The average (mean) age at which teenagers start drinking alcohol is 16.2 years. The earlier they start drinking, the greater the risk of high levels of alcohol consumption and binge drinking later in secondary school. However, delaying alcohol initiation for as long as possible can reduce these risks and can also reduce the risk of problematic drinking later in life, as well as other alcohol-related harms, such as mental and physical health concerns.
It is therefore important that you encourage your child to develop friendships with peers who don’t drink alcohol and are interested in delaying alcohol use for as long as possible. As a parent, you can help foster such positive and supportive friendships for you teenager. See below for some tips on how to do this, and ways your child can be a supportive friend when it comes to preventing alcohol and other drug use.
5 practical tips you can do as a parent
1. Be involved in your child’s life
Regularly spend time with your teenager where you can give them your undivided attention. This might include:
- If they go out, ask them about where they are going and who they are going with and make this discussion a regular part of your conversations. Knowing who your teenager is with and where they are, can help reduce risk.

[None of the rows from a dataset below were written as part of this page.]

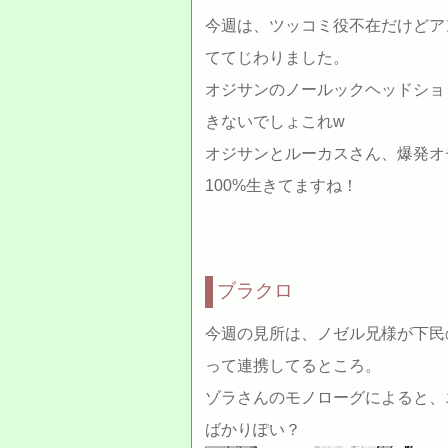
今週は、ツッコミ役不在だけどア
ててじわりました。
オジサンのノールックヘッドショ
きないでしょこれw
オジサンとルーカスさん、爆発オ
100%生きてますね！
ブラクロ
今週の見所は、ノゼル兄様が下民
って連携してるところ。
ゾラさんのモノローグによると、
ばかりぽい？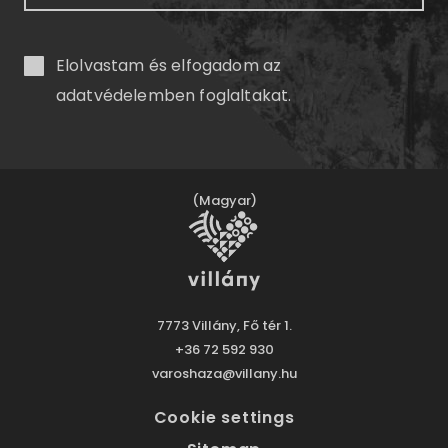
Elolvastam és elfogadom az
adatvédelemben
foglaltakat.
(Magyar)
7773 Villány, Fő tér 1.
+36 72 592 930
varoshaza@villany.hu
Cookie settings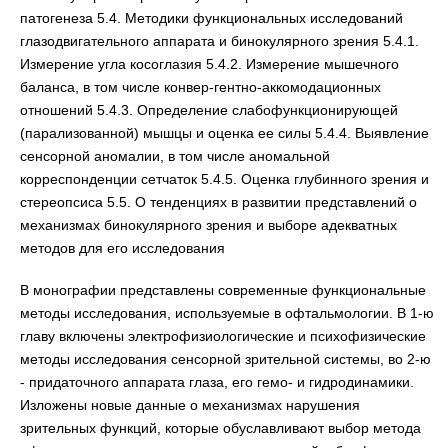
патогенеза 5.4. Методики функциональных исследований
глазодвигательного аппарата и бинокулярного зрения 5.4.1.
Измерение угла косоглазия 5.4.2. Измерение мышечного
баланса, в том числе конвер-гентно-аккомодационных
отношений 5.4.3. Определение слабофункционирующей
(парализованной) мышцы и оценка ее силы 5.4.4. Выявление
сенсорной аномалии, в том числе аномальной
корреспонденции сетчаток 5.4.5. Оценка глубинного зрения и
стереопсиса 5.5. О тенденциях в развитии представлений о
механизмах бинокулярного зрения и выборе адекватных
методов для его исследования
В монографии представлены современные функциональные
методы исследования, используемые в офтальмологии. В 1-ю
главу включены электрофизиологические и психофизические
методы исследования сенсорной зрительной системы, во 2-ю
- придаточного аппарата глаза, его гемо- и гидродинамики.
Изложены новые данные о механизмах нарушения
зрительных функций, которые обуславливают выбор метода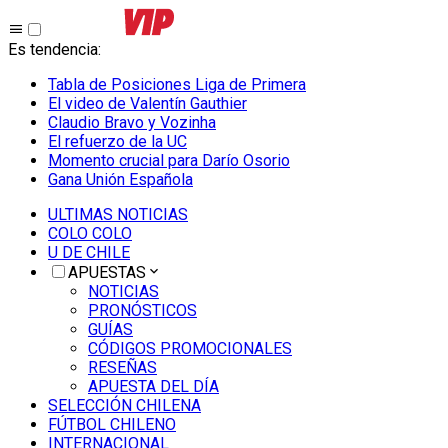
Es tendencia
:
Tabla de Posiciones Liga de Primera
El video de Valentín Gauthier
Claudio Bravo y Vozinha
El refuerzo de la UC
Momento crucial para Darío Osorio
Gana Unión Española
ULTIMAS NOTICIAS
COLO COLO
U DE CHILE
APUESTAS
NOTICIAS
PRONÓSTICOS
GUÍAS
CÓDIGOS PROMOCIONALES
RESEÑAS
APUESTA DEL DÍA
SELECCIÓN CHILENA
FÚTBOL CHILENO
INTERNACIONAL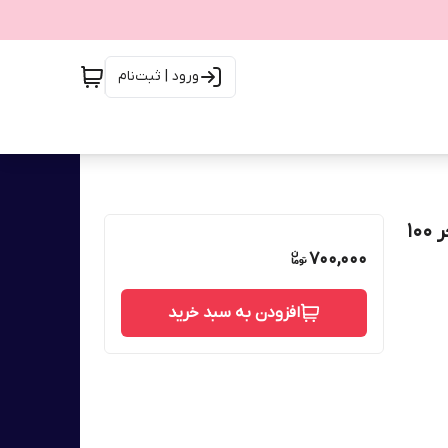
ورود | ثبت‌نام
پودر بدن (تالک معطر) برای رفع تعریق و نرم کننده لاونیچر 100
700,000
افزودن به سبد خرید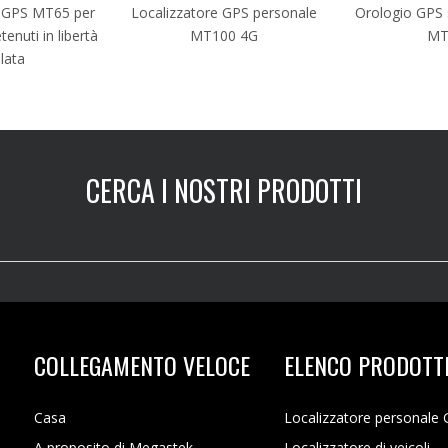
e GPS MT65 per
Localizzatore GPS personale
Orologio GPS s
tenuti in libertà
MT100 4G
MT
ilata
CERCA I NOSTRI PRODOTTI
COLLEGAMENTO VELOCE
ELENCO PRODOTT
Casa
Localizzatore personale
A proposito di Megastek
Localizzatore di veicoli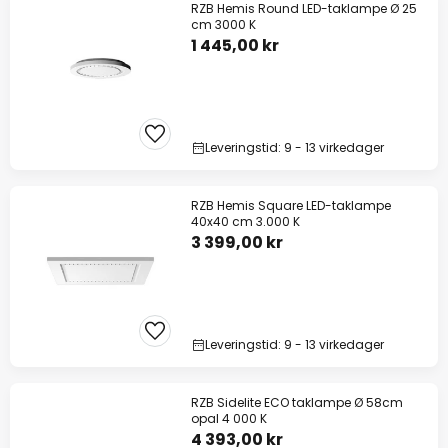
RZB Hemis Round LED-taklampe Ø 25
cm 3000 K
1 445,00 kr
Leveringstid: 9 - 13 virkedager
RZB Hemis Square LED-taklampe
40x40 cm 3.000 K
3 399,00 kr
Leveringstid: 9 - 13 virkedager
RZB Sidelite ECO taklampe Ø 58cm
opal 4 000 K
4 393,00 kr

- Set up a routine of having meals together. This gives an opportunity to talk to your teenager and ask about their friends and school.
- Show an interest in their hobbies and activities. This helps open up conversation about the people your teenager may be hanging out with and the values and interest your child shares with their friends.
2. Know who your child’s friends are
Following from point one, also try and get to know who your teenager’s friends are. Peer influence can affect your teenager's behaviour, so it is natural to want to encourage your teenager to choose sensible friends and get to know them. Invite them to your house or talk to them if you pick your teenager up from school or after school activities.
3. Make contact with other parents
Get the contact details of your child’s friends’ parents so you can contact them if needed. Try to check in with the other parents in your teenager’s year group and discuss what activities you’re comfortable with and rules you think are appropriate when it comes to alcohol and other drug use.
4. Encourage your child to support their friends
When it comes to parties and other social gatherings, encourage your teenager to stay close to their friends, particularly when alcohol or other drugs are present. For example, your teenager could:
- Discourage friends from leaving the group with an unfamiliar person, suggesting instead the new person join the group.
- Keep an eye out for any friends who disappear from the group and make efforts to find and/or contact them.
- Arrange with friends to all go home together and remind each other to stick to this agreement. Set a meeting time and place to come back together if you separate from the group/get lost.
5. Equip your child with the skills to make their own choices.
As your teenager gets older, they’ll likely be in situations where they may feel inclined or pressured to use alcohol or other drugs. There are a few options for how they can handle these situations.
See below for some options and suggest your child reads our short Making Choices factsheet for more tips and information.
- Option 1: Avoid situations where alcohol and other drugs will be present.
- Option 2: Give a reason e.g., “No thanks, my parents are picking me up soon”.
- Option 3: Walk away.
- Option 4: Be assertive by keeping a clear firm voice and speaking clearly and deliberatively.
- Option 5: Be a 'broken record' e.g., repeatedly saying “no thanks”.